Johnstone Rose Bowl (five-a-side)
Winners: 2014, 2015, 2016, 2018, 2020, 2023
Runners-up: 2017

MacTavish Juvenile Cup (U17)
Winners: 1976, 1977, 1982, 1983, 1997, 1998, 2002, 2011, 2016, 2017
Runners-Up: 1973, 1974, 1985, 1986, 2001, 2005, 2012, 2015, 2023

W.J. Cameron Challenge Trophy (U17)
Winners: 1973, 1974, 1977, 1980, 1982, 1983, 1997, 2002, 2005, 2006
Runners-up: 1976, 1996, 1998, 2000, 2001

London Shield (U17)
Winners: 1997, 2002, 2009, 2018, 2019
Runners-Up: 1999, 2010, 2016

Strathdearn Junior Camanachd Cup (U17)
Winners: 1976, 2007, 2018
Runners-up: 1973, 2017

Kenneth A MacMaster Trophy (U14)
Winners: 2000, 2001, 2002, 2003, 2011, 2016, 2021, 2022, 2024
Runners-up: 1997, 1999, 2009, 2013, 2014, 2015, 2023

North Division 1 (U14)
Winners: 2008, 2009, 2010, 2011, 2014, 2016, 2022
Runners-up: 2024

North Division 3 (U14)
Runners-Up: 2009

Camanachd Association Cup (Primaries)
Winners: 2019, 2022
Runners-up: 2021

=="Pride of the Summer"==
Skye Camanachd are referenced in the song "Pride of the Summer" by Runrig, with a mention of the distinctive white strips that the club wears.
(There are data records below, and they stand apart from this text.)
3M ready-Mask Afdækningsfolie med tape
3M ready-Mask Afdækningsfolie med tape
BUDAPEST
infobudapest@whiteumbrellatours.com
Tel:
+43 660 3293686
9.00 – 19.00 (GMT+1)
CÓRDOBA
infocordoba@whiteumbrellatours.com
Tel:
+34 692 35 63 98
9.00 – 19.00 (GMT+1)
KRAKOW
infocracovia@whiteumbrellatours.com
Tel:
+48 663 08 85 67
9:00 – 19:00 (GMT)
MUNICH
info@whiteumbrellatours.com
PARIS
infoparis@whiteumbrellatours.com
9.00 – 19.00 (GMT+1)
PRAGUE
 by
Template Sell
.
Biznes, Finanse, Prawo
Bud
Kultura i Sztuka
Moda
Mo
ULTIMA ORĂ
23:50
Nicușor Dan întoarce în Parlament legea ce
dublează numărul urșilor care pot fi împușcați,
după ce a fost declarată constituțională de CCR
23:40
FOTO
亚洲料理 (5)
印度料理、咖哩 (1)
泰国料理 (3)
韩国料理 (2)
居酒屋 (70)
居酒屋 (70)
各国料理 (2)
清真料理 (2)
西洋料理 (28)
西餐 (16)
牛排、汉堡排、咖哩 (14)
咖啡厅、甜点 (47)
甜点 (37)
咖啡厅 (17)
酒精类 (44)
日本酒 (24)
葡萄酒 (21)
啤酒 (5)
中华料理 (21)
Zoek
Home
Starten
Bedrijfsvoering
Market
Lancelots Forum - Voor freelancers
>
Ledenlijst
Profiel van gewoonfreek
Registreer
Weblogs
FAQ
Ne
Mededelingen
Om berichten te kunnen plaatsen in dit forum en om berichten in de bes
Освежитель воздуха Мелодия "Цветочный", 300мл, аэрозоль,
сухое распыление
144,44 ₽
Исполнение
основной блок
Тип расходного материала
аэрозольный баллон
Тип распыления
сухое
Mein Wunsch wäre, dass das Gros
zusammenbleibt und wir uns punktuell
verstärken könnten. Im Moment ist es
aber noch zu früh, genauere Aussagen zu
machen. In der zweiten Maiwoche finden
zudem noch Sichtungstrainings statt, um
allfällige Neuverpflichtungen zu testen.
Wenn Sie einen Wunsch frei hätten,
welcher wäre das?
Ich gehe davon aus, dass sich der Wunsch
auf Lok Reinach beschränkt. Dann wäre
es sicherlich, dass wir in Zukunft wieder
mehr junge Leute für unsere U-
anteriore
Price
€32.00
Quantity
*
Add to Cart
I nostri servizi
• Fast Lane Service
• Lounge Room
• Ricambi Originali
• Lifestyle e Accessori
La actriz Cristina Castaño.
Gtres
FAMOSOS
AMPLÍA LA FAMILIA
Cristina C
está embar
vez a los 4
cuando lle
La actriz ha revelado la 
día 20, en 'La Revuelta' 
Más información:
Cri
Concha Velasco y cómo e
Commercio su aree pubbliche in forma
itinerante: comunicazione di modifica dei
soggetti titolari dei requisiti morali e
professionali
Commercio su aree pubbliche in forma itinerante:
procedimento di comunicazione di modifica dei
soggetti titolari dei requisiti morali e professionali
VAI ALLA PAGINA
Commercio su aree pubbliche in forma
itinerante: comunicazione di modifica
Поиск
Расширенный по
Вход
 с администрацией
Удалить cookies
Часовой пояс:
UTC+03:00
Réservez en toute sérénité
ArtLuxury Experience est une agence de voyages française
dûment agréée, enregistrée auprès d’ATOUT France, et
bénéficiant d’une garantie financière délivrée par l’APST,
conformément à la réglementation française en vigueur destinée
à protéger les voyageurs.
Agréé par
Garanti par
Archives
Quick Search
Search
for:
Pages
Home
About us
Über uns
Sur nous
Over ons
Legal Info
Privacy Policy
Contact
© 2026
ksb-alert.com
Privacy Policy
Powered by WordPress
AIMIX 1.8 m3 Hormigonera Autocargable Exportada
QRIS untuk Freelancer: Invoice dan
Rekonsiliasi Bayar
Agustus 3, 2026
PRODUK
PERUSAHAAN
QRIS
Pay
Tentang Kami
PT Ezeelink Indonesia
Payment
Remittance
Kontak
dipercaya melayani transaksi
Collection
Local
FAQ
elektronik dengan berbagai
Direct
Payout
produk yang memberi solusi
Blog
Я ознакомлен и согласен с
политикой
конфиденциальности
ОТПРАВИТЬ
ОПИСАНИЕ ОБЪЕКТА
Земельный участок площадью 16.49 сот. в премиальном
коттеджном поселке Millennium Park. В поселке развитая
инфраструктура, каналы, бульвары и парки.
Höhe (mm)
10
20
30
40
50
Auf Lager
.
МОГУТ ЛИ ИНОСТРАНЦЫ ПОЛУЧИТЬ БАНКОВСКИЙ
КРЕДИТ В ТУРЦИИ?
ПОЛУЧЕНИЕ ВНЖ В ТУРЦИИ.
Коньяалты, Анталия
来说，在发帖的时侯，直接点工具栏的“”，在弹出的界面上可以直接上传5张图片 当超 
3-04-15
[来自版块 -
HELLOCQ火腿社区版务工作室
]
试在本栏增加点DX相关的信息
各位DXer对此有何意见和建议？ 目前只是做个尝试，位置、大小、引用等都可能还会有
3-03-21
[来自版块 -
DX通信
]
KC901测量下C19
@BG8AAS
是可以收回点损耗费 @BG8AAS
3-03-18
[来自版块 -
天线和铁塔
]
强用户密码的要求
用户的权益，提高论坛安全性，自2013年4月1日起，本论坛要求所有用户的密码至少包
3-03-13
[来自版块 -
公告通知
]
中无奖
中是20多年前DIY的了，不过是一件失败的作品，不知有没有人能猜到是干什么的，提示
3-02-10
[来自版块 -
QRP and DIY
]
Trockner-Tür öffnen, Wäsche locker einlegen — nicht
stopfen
The track is the fourth one on the band's The Cutter and the Clan album.

I still see the blood on the knees
The camans swing without warning
The lads in white
At the speed of light
It's good to be young and daring

Skye also get a mention in Fergie MacDonald's amusing ditty, "The Shinty Referee".